Dataset records START

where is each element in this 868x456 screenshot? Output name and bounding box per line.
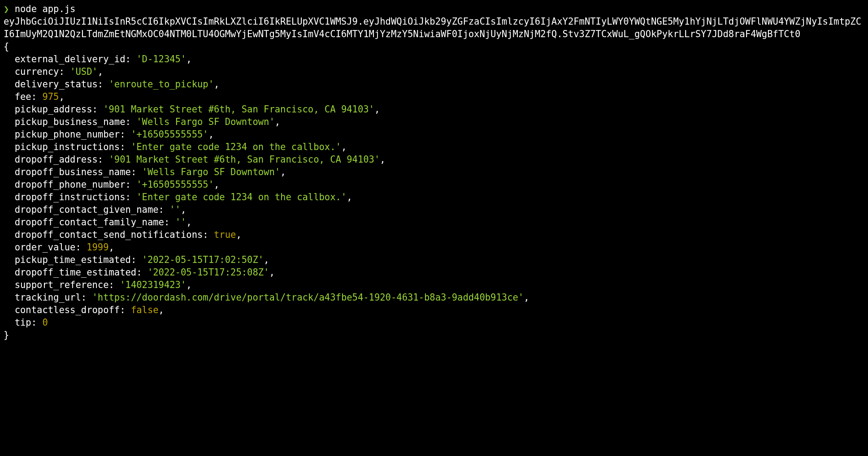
prompt-symbol: ❯ [4, 4, 9, 14]
field-value-tip: 0 [42, 317, 48, 328]
field-value-order_value: 1999 [87, 242, 108, 253]
field-value-dropoff_contact_family_name: '' [175, 217, 187, 228]
field-value-pickup_time_estimated: '2022-05-15T17:02:50Z' [142, 254, 264, 265]
field-key-dropoff_contact_given_name: dropoff_contact_given_name [15, 204, 159, 215]
field-key-pickup_instructions: pickup_instructions [15, 142, 120, 152]
field-value-dropoff_contact_send_notifications: true [214, 229, 236, 240]
field-key-currency: currency [15, 66, 59, 77]
field-key-tip: tip [15, 317, 31, 328]
field-value-dropoff_phone_number: '+16505555555' [136, 179, 214, 190]
field-value-dropoff_instructions: 'Enter gate code 1234 on the callbox.' [136, 192, 347, 202]
brace-close: } [4, 330, 9, 340]
field-value-currency: 'USD' [70, 66, 98, 77]
field-key-dropoff_instructions: dropoff_instructions [15, 192, 126, 202]
field-key-tracking_url: tracking_url [15, 292, 81, 303]
field-key-pickup_phone_number: pickup_phone_number [15, 129, 120, 140]
field-key-fee: fee [15, 91, 31, 102]
field-key-support_reference: support_reference [15, 280, 109, 290]
field-key-dropoff_address: dropoff_address [15, 154, 98, 165]
field-key-dropoff_phone_number: dropoff_phone_number [15, 179, 126, 190]
terminal-output[interactable]: ❯ node app.js eyJhbGciOiJIUzI1NiIsInR5cC… [4, 3, 864, 341]
jwt-token: eyJhbGciOiJIUzI1NiIsInR5cCI6IkpXVCIsImRk… [4, 16, 861, 39]
field-key-pickup_address: pickup_address [15, 104, 92, 115]
field-value-pickup_business_name: 'Wells Fargo SF Downtown' [136, 116, 275, 127]
field-key-order_value: order_value [15, 242, 76, 253]
field-value-dropoff_time_estimated: '2022-05-15T17:25:08Z' [148, 267, 269, 278]
field-value-external_delivery_id: 'D-12345' [136, 54, 186, 65]
field-value-delivery_status: 'enroute_to_pickup' [109, 79, 214, 90]
brace-open: { [4, 41, 9, 52]
field-key-dropoff_time_estimated: dropoff_time_estimated [15, 267, 137, 278]
field-value-tracking_url: 'https://doordash.com/drive/portal/track… [92, 292, 524, 303]
field-key-external_delivery_id: external_delivery_id [15, 54, 126, 65]
field-value-pickup_address: '901 Market Street #6th, San Francisco, … [103, 104, 374, 115]
field-value-pickup_phone_number: '+16505555555' [131, 129, 208, 140]
field-key-pickup_business_name: pickup_business_name [15, 116, 126, 127]
field-value-contactless_dropoff: false [131, 305, 159, 315]
field-key-contactless_dropoff: contactless_dropoff [15, 305, 120, 315]
field-value-dropoff_business_name: 'Wells Fargo SF Downtown' [142, 167, 281, 177]
field-value-pickup_instructions: 'Enter gate code 1234 on the callbox.' [131, 142, 341, 152]
command-text: node app.js [15, 4, 76, 14]
field-value-support_reference: '1402319423' [120, 280, 186, 290]
field-value-fee: 975 [42, 91, 59, 102]
field-key-pickup_time_estimated: pickup_time_estimated [15, 254, 131, 265]
field-value-dropoff_contact_given_name: '' [169, 204, 181, 215]
field-key-delivery_status: delivery_status [15, 79, 98, 90]
field-value-dropoff_address: '901 Market Street #6th, San Francisco, … [109, 154, 380, 165]
field-key-dropoff_business_name: dropoff_business_name [15, 167, 131, 177]
field-key-dropoff_contact_send_notifications: dropoff_contact_send_notifications [15, 229, 203, 240]
field-key-dropoff_contact_family_name: dropoff_contact_family_name [15, 217, 164, 228]
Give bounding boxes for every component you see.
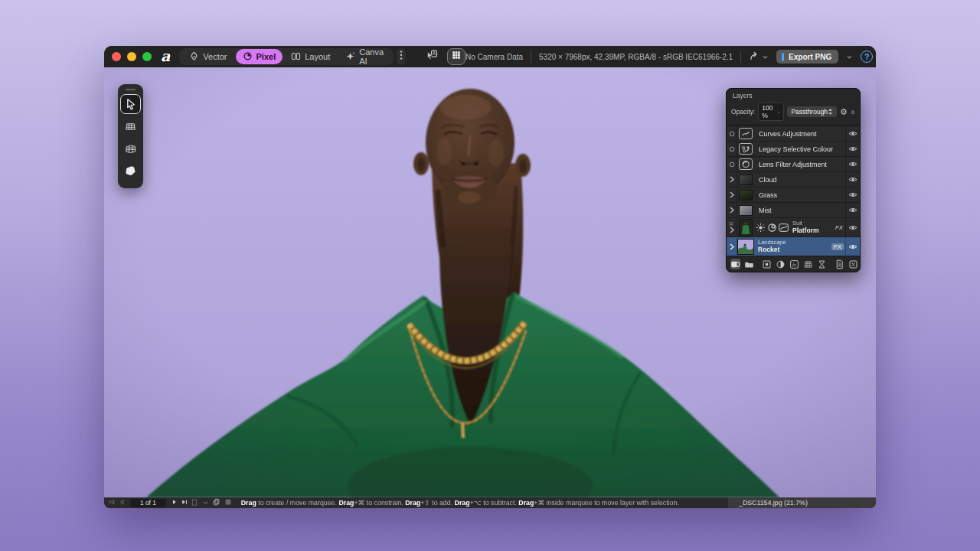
layer-row-lens-filter[interactable]: Lens Filter Adjustment xyxy=(727,156,860,171)
share-button[interactable] xyxy=(749,50,769,64)
layer-row-curves[interactable]: Curves Adjustment xyxy=(727,126,860,141)
suit-row-badges xyxy=(756,223,789,233)
eye-icon xyxy=(848,161,858,168)
lock-icon[interactable] xyxy=(851,108,855,116)
eye-icon xyxy=(848,130,858,137)
fx-badge[interactable]: FX xyxy=(833,224,845,231)
last-page-button[interactable] xyxy=(181,499,188,507)
layer-row-mist[interactable]: Mist xyxy=(727,202,860,217)
layer-tag: Landscape xyxy=(758,240,831,246)
chevron-down-icon xyxy=(762,50,769,64)
panel-drag-handle[interactable] xyxy=(126,89,136,90)
canvas[interactable]: Layers Opacity: 100 % Passthrough ⚙ Curv… xyxy=(104,67,876,497)
toggle-circle-icon[interactable] xyxy=(729,146,735,152)
layer-tag: Suit xyxy=(792,220,833,227)
layer-row-grass[interactable]: Grass xyxy=(727,187,860,202)
first-page-button[interactable] xyxy=(109,499,115,507)
grid-view-button[interactable] xyxy=(447,48,466,65)
view-toggle-group: A xyxy=(423,48,466,65)
selective-colour-icon xyxy=(739,143,753,155)
chevron-right-icon[interactable] xyxy=(730,207,734,214)
curves-adjustment-icon xyxy=(739,128,753,139)
duplicate-icon[interactable] xyxy=(213,498,220,507)
layer-row-landscape[interactable]: Landscape Rocket FX xyxy=(727,236,860,256)
fx-icon: fx xyxy=(789,259,799,269)
layout-icon xyxy=(291,51,301,63)
blend-mode-select[interactable]: Passthrough xyxy=(787,106,837,117)
layer-name: Cloud xyxy=(754,176,845,184)
tab-canva-ai-label: Canva AI xyxy=(359,47,384,66)
live-filter-button[interactable] xyxy=(803,259,813,269)
layer-row-suit[interactable]: Suit Platform FX xyxy=(727,217,860,236)
eye-icon xyxy=(848,207,858,214)
chevron-right-icon[interactable] xyxy=(730,227,734,233)
layer-name: Mist xyxy=(754,207,845,214)
warped-grid-icon xyxy=(124,142,137,155)
vector-icon xyxy=(189,51,199,63)
more-personas-button[interactable] xyxy=(397,48,406,65)
export-png-button[interactable]: Export PNG xyxy=(776,50,838,64)
fx-badge[interactable]: FX xyxy=(831,243,844,250)
visibility-toggle[interactable] xyxy=(845,157,860,171)
tab-vector[interactable]: Vector xyxy=(182,48,234,65)
tab-canva-ai[interactable]: Canva AI xyxy=(338,48,390,65)
new-page-icon xyxy=(835,259,844,269)
visibility-toggle[interactable] xyxy=(845,187,860,202)
visibility-toggle[interactable] xyxy=(845,237,860,256)
tab-vector-label: Vector xyxy=(203,52,227,61)
mask-layer-button[interactable] xyxy=(730,259,740,269)
help-button[interactable]: ? xyxy=(861,51,873,63)
layer-row-selective-colour[interactable]: Legacy Selective Colour xyxy=(727,141,860,156)
layer-name: Platform xyxy=(792,227,833,234)
visibility-toggle[interactable] xyxy=(845,126,860,141)
chevron-right-icon[interactable] xyxy=(730,243,734,250)
app-window: a Vector Pixel Layout Canva AI xyxy=(104,46,876,508)
eye-icon xyxy=(848,191,858,198)
blob-icon xyxy=(124,165,137,178)
toggle-circle-icon[interactable] xyxy=(729,131,735,137)
page-options-button[interactable] xyxy=(202,499,209,507)
mesh-warp-tool[interactable] xyxy=(120,116,141,136)
tab-layout[interactable]: Layout xyxy=(284,48,337,65)
close-button[interactable] xyxy=(112,52,121,61)
visibility-toggle[interactable] xyxy=(845,218,860,236)
eye-icon xyxy=(848,243,858,250)
half-circle-icon xyxy=(776,259,786,269)
new-mask-button[interactable] xyxy=(762,259,772,269)
chevron-right-icon[interactable] xyxy=(730,176,734,183)
opacity-value: 100 % xyxy=(762,104,774,119)
layer-row-cloud[interactable]: Cloud xyxy=(727,171,860,187)
next-page-button[interactable] xyxy=(172,499,178,507)
rasterize-button[interactable] xyxy=(848,259,858,269)
opacity-input[interactable]: 100 % xyxy=(758,103,784,121)
suit-layer-thumbnail xyxy=(739,219,753,236)
liquify-tool[interactable] xyxy=(120,161,141,181)
chevron-right-icon[interactable] xyxy=(730,191,734,198)
layer-name: Legacy Selective Colour xyxy=(754,145,845,153)
file-info[interactable]: _DSC1154.jpg (21.7%) xyxy=(728,497,876,508)
group-layers-button[interactable] xyxy=(744,259,754,269)
visibility-toggle[interactable] xyxy=(845,172,860,187)
export-options-chevron[interactable] xyxy=(846,50,853,64)
assistant-button[interactable]: A xyxy=(423,48,441,65)
list-view-icon[interactable] xyxy=(224,498,232,507)
previous-page-button[interactable] xyxy=(119,499,125,507)
zoom-button[interactable] xyxy=(142,52,152,61)
tab-pixel[interactable]: Pixel xyxy=(236,49,283,64)
add-page-button[interactable] xyxy=(191,499,198,507)
kebab-icon xyxy=(397,50,406,64)
titlebar-right: No Camera Data 5320 × 7968px, 42.39MP, R… xyxy=(466,50,873,64)
toggle-circle-icon[interactable] xyxy=(729,161,735,168)
layer-thumbnail xyxy=(739,205,753,216)
history-button[interactable] xyxy=(817,259,827,269)
svg-text:fx: fx xyxy=(792,262,796,266)
gear-icon[interactable]: ⚙ xyxy=(840,108,848,116)
layer-effects-button[interactable]: fx xyxy=(789,259,799,269)
perspective-tool[interactable] xyxy=(120,139,141,158)
visibility-toggle[interactable] xyxy=(845,203,860,217)
minimize-button[interactable] xyxy=(127,52,136,61)
move-tool[interactable] xyxy=(120,94,141,114)
adjustment-button[interactable] xyxy=(776,259,786,269)
new-layer-button[interactable] xyxy=(835,259,844,269)
visibility-toggle[interactable] xyxy=(845,142,860,156)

Dataset records END

Filter the records above and return every line that holds the word "node".

Answer to this task
terminal-output[interactable]: ❯ node app.js eyJhbGciOiJIUzI1NiIsInR5cC… [4, 3, 864, 341]
command-text: node app.js [15, 4, 76, 14]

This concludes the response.